This is an excellent thought provoking post. Best practice may be your recommendation to build an ensemble of models using different random seeds, then use voting.

Reply
- Jason Brownlee October 5, 2016 at 8:24 am #
  
  Thanks Alan, I’m glad you found it useful.
  
  Reply
Rajesh October 7, 2016 at 4:48 am #

Really amazing blog it is a lot we can learn here, still we have to agree that handling data is always a tricky and mystery.

Reply
Wes Turner January 14, 2017 at 6:22 pm #

In addition to specific libraries’ function parameters like ‘seed’, Python, for example, reads 0 or a decimal value from the PYTHONHASHSEED environment variable.

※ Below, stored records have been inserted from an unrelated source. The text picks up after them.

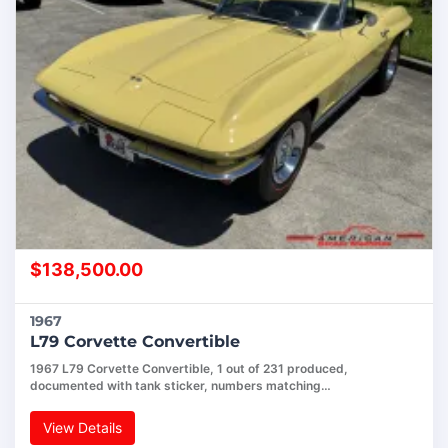
$
138,500.00
1967
L79 Corvette Convertible
1967 L79 Corvette Convertible, 1 out of 231 produced,
documented with tank sticker, numbers matching…
View Details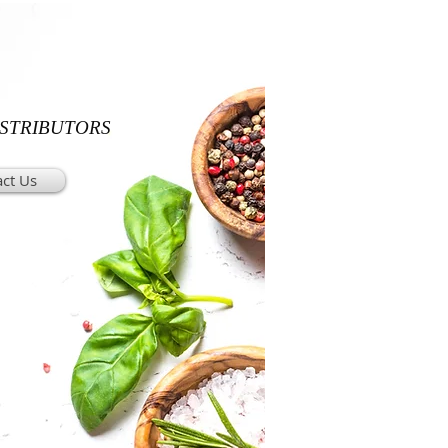
ISTRIBUTORS
ct Us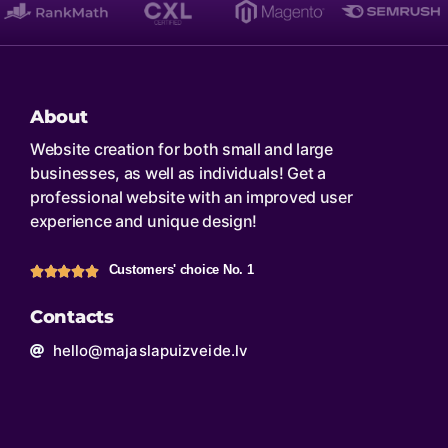
About
Website creation for both small and large
businesses, as well as individuals! Get a
professional website with an improved user
experience and unique design!
Customers' choice No. 1
Contacts
hello@majaslapuizveide.lv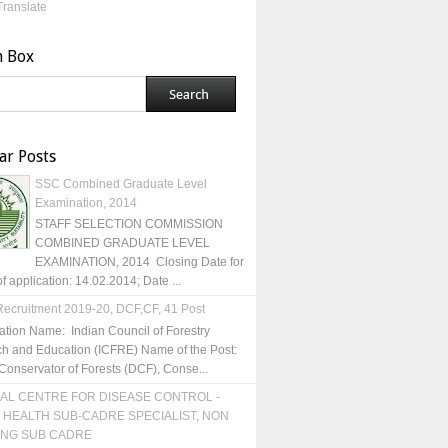
Translate
h Box
ar Posts
SSC Combined Graduate Level
Examination, 2014
STAFF SELECTION COMMISSION
COMBINED GRADUATE LEVEL
EXAMINATION, 2014 Closing Date for
of application: 14.02.2014; Date ...
ecruitment 2019-20, DCF,CF, 41 Post
ation Name: Indian Council of Forestry
h and Education (ICFRE) Name of the Post:
Conservator of Forests (DCF), Conse...
AL CENTRE FOR DISEASE CONTROL -
 HEALTH SUB-CADRE SPECIALIST, NON
ING SUB CADRE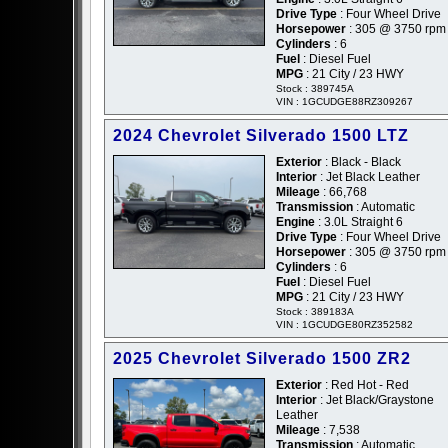
Drive Type
: Four Wheel Drive
Horsepower
: 305 @ 3750 rpm
Cylinders
: 6
Fuel
: Diesel Fuel
MPG
: 21 City / 23 HWY
Stock : 389745A
VIN : 1GCUDGE88RZ309267
2024 Chevrolet Silverado 1500 LTZ
Exterior
: Black - Black
Interior
: Jet Black Leather
Mileage
: 66,768
Transmission
: Automatic
Engine
: 3.0L Straight 6
Drive Type
: Four Wheel Drive
Horsepower
: 305 @ 3750 rpm
Cylinders
: 6
Fuel
: Diesel Fuel
MPG
: 21 City / 23 HWY
Stock : 389183A
VIN : 1GCUDGE80RZ352582
2025 Chevrolet Silverado 1500 ZR2
Exterior
: Red Hot - Red
Interior
: Jet Black/Graystone
Leather
Mileage
: 7,538
Transmission
: Automatic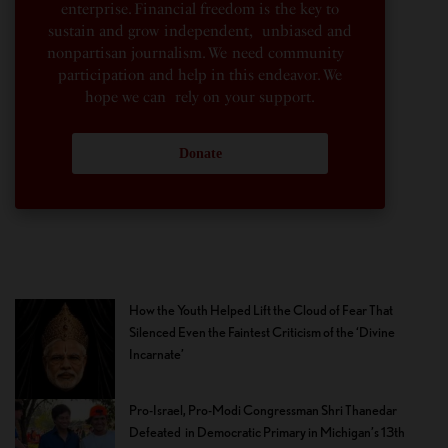
enterprise. Financial freedom is the key to
sustain and grow independent, unbiased and
nonpartisan journalism. We need community
participation and help in this endeavor. We
hope we can rely on your support.
Donate
How the Youth Helped Lift the Cloud of Fear That
Silenced Even the Faintest Criticism of the ‘Divine
Incarnate’
Pro-Israel, Pro-Modi Congressman Shri Thanedar
Defeated in Democratic Primary in Michigan’s 13th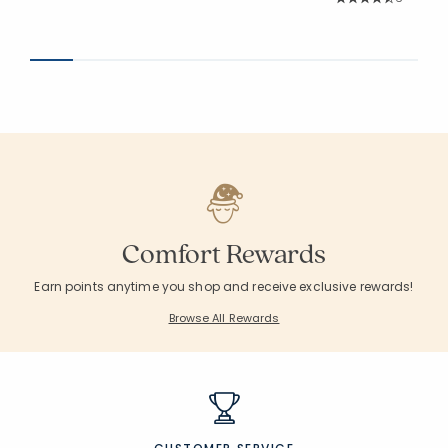
Average Rating: 4.8
Comfort Rewards
Earn points anytime you shop and receive exclusive rewards!
Browse All Rewards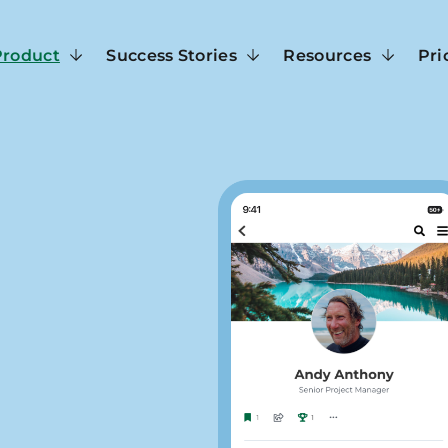
Product
Success Stories
Resources
Pri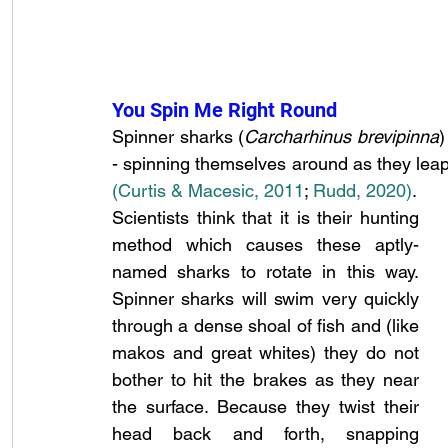
You Spin Me Right Round
Spinner sharks (
Carcharhinus brevipinna
)
(Curtis & Macesic, 2011
;
 Rudd, 2020)
.
Scientists think that it is their hunting 
method which causes these aptly-
named sharks to rotate in this way. 
Spinner sharks will swim very quickly 
through a dense shoal of fish and (like 
makos and great whites) they do not 
bother to hit the brakes as they near 
the surface. Because they twist their 
head back and forth, snapping 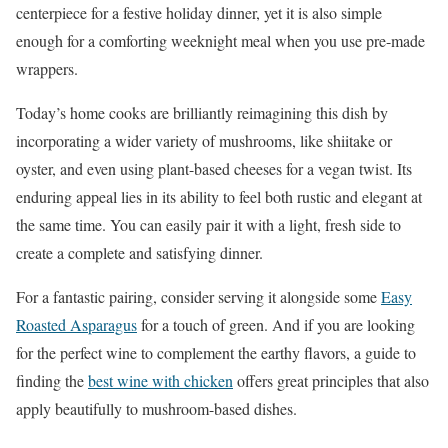
centerpiece for a festive holiday dinner, yet it is also simple
enough for a comforting weeknight meal when you use pre-made
wrappers.
Today’s home cooks are brilliantly reimagining this dish by
incorporating a wider variety of mushrooms, like shiitake or
oyster, and even using plant-based cheeses for a vegan twist. Its
enduring appeal lies in its ability to feel both rustic and elegant at
the same time. You can easily pair it with a light, fresh side to
create a complete and satisfying dinner.
For a fantastic pairing, consider serving it alongside some
Easy
Roasted Asparagus
for a touch of green. And if you are looking
for the perfect wine to complement the earthy flavors, a guide to
finding the
best wine with chicken
offers great principles that also
apply beautifully to mushroom-based dishes.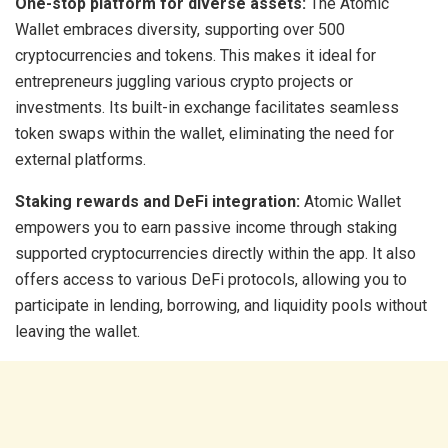
One-stop platform for diverse assets:
The Atomic
Wallet embraces diversity, supporting over 500
cryptocurrencies and tokens. This makes it ideal for
entrepreneurs juggling various crypto projects or
investments. Its built-in exchange facilitates seamless
token swaps within the wallet, eliminating the need for
external platforms.
Staking rewards and DeFi integration:
Atomic Wallet
empowers you to earn passive income through staking
supported cryptocurrencies directly within the app. It also
offers access to various DeFi protocols, allowing you to
participate in lending, borrowing, and liquidity pools without
leaving the wallet.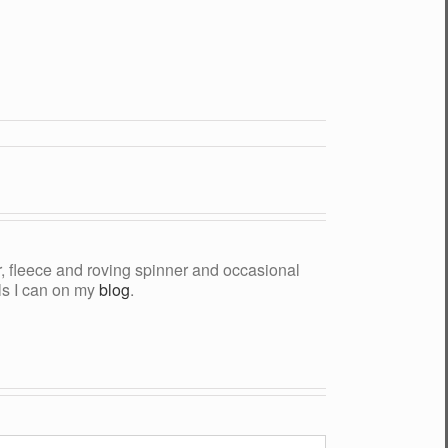
yer, fleece and roving spinner and occasional
als I can on my
blog
.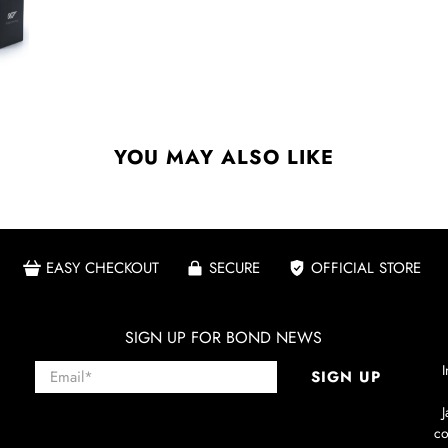
YOU MAY ALSO LIKE
EASY CHECKOUT
SECURE
OFFICIAL STORE
SIGN UP FOR BOND NEWS
Email
*
I
SIGN UP
co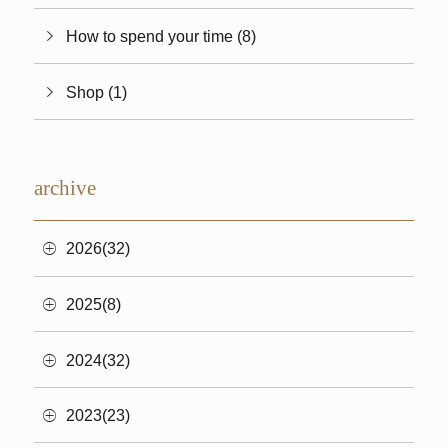
How to spend your time (8)
Shop (1)
archive
2026(32)
2025(8)
2024(32)
2023(23)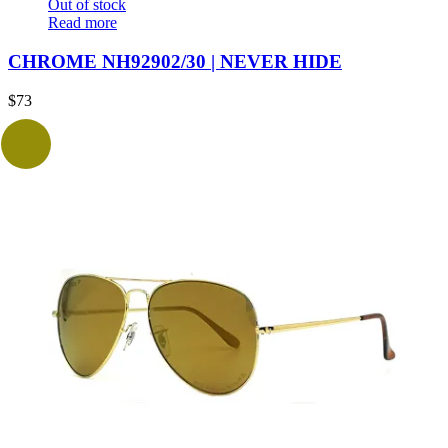
Out of stock
Read more
CHROME NH92902/30 | NEVER HIDE
$
73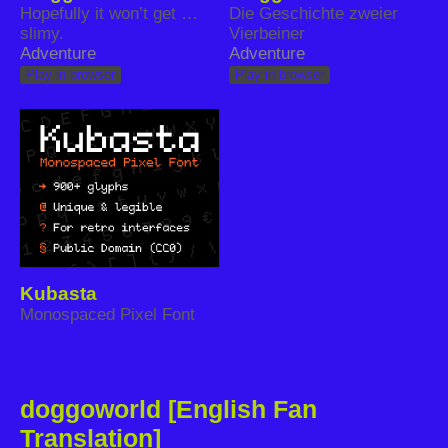
Hopefully it won’t get …
Die Geschichte zweier
slimy.
Vierbeiner
Adventure
Adventure
Play in browser
Play in browser
Kubasta
Monospaced Pixel Font
doggoworld [English Fan
Translation]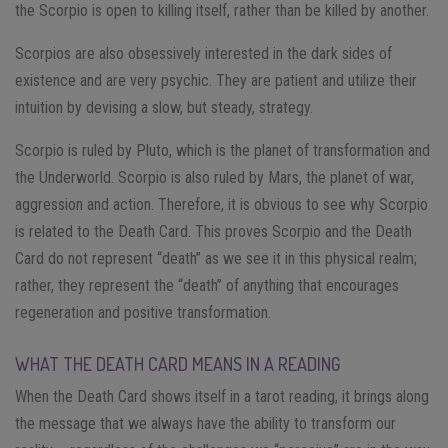
the Scorpio is open to killing itself, rather than be killed by another.
Scorpios are also obsessively interested in the dark sides of
existence and are very psychic. They are patient and utilize their
intuition by devising a slow, but steady, strategy.
Scorpio is ruled by Pluto, which is the planet of transformation and
the Underworld. Scorpio is also ruled by Mars, the planet of war,
aggression and action. Therefore, it is obvious to see why Scorpio
is related to the Death Card. This proves Scorpio and the Death
Card do not represent “death” as we see it in this physical realm;
rather, they represent the “death” of anything that encourages
regeneration and positive transformation.
WHAT THE DEATH CARD MEANS IN A READING
When the Death Card shows itself in a tarot reading, it brings along
the message that we always have the ability to transform our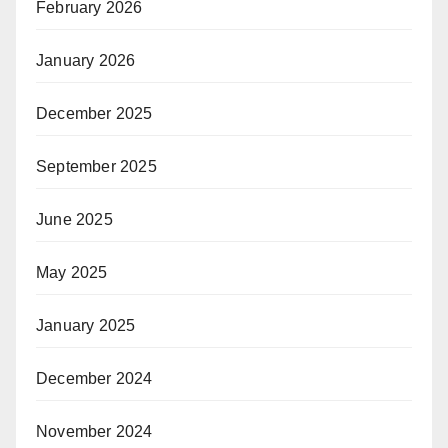
February 2026
January 2026
December 2025
September 2025
June 2025
May 2025
January 2025
December 2024
November 2024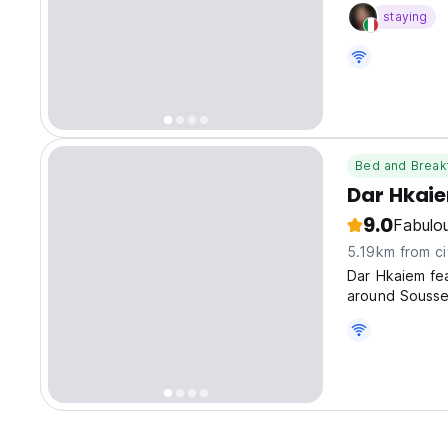
staying
Bed and Break
Dar Hkai
9.0
Fabulo
5.19km from ci
Dar Hkaiem fe
around Sousse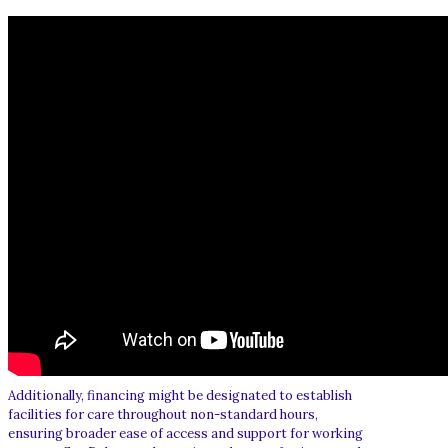
Additionally, financing might be designated to establish
facilities for care throughout non-standard hours,
ensuring broader ease of access and support for working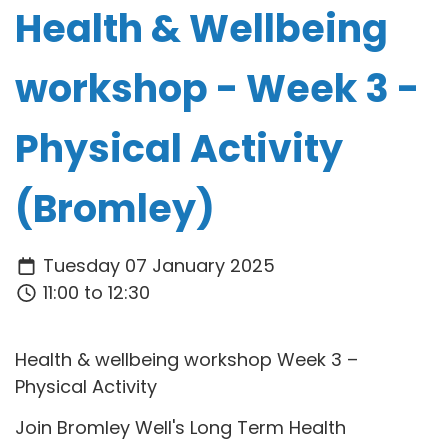
Health & Wellbeing
workshop - Week 3 -
Physical Activity
(Bromley)
Tuesday 07 January 2025
11:00 to 12:30
Health & wellbeing workshop Week 3 –
Physical Activity
Join Bromley Well's Long Term Health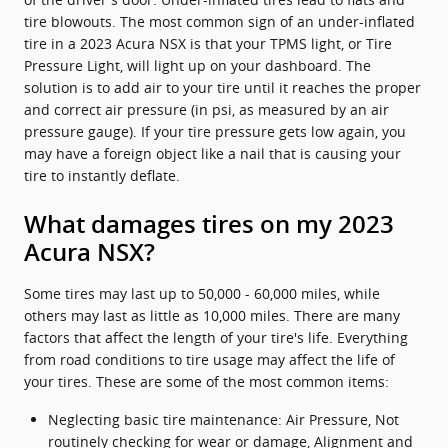
tire blowouts. The most common sign of an under-inflated
tire in a 2023 Acura NSX is that your TPMS light, or Tire
Pressure Light, will light up on your dashboard. The
solution is to add air to your tire until it reaches the proper
and correct air pressure (in psi, as measured by an air
pressure gauge). If your tire pressure gets low again, you
may have a foreign object like a nail that is causing your
tire to instantly deflate.
What damages tires on my 2023
Acura NSX?
Some tires may last up to 50,000 - 60,000 miles, while
others may last as little as 10,000 miles. There are many
factors that affect the length of your tire's life. Everything
from road conditions to tire usage may affect the life of
your tires. These are some of the most common items:
Neglecting basic tire maintenance: Air Pressure, Not
routinely checking for wear or damage, Alignment and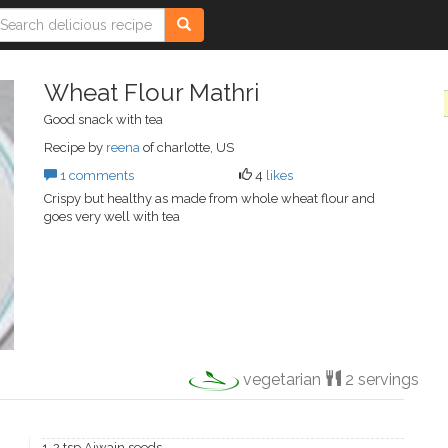
Wheat Flour Mathri
Good snack with tea
Recipe by
reena
of charlotte, US
1 comments
4
likes
Crispy but healthy as made from whole wheat flour and
goes very well with tea
vegetarian
2 servings
1-2 tsp Ajwain seeds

From “Ten Simple Rules for Reproducible Computational Research” http://journals.plos.org/ploscompbiol/article?id=10.1371/journal.pcbi.1003285 :

> Rule 6: For Analyses That Include Randomness, Note Underlying Random Seeds

Are random seed(s) are just another parameter to optimize? (I tend to agree with your ensembling recommendation)

Reply
- Jason Brownlee January 15, 2017 at 5:28 am #
  
  Thanks Wes.
  
  Reply
Sophia August 2, 2017 at 12:53 pm #

Sometimes, the training results are all 0 and the error can’t convergence to a small value, showing a line vs the iterations. But if I train it again without any change, it has a reasonable good result. What’s the problem? And how can I avoide the failed training? Thank you. Really learn a lot from your post!

Reply
- Jason Brownlee August 3, 2017 at 6:43 am #
  
  Consider repeating the experiment multiple times and take the average result as a summary of model performance.
  
  For example, see this post:
  https://machinelearningmastery.com/evaluate-skill-deep-learning-models/
  
  Reply
Sharps September 14, 2017 at 9:06 am #

Hello Jason!
Thanks for you’re all posts/analysis/documentations/answers!!
I roam in NNs coming from sql dev and i see a new dimension now! 🙂

Reply
- Jason Brownlee September 15, 2017 at 12:09 pm #
  
  I’m glad they helped.
  
  Reply
Nil December 11, 2017 at 11:00 pm #

Hi, Dr. Jason,

Thank you, this post helped me so much, to handle with my uncertainty.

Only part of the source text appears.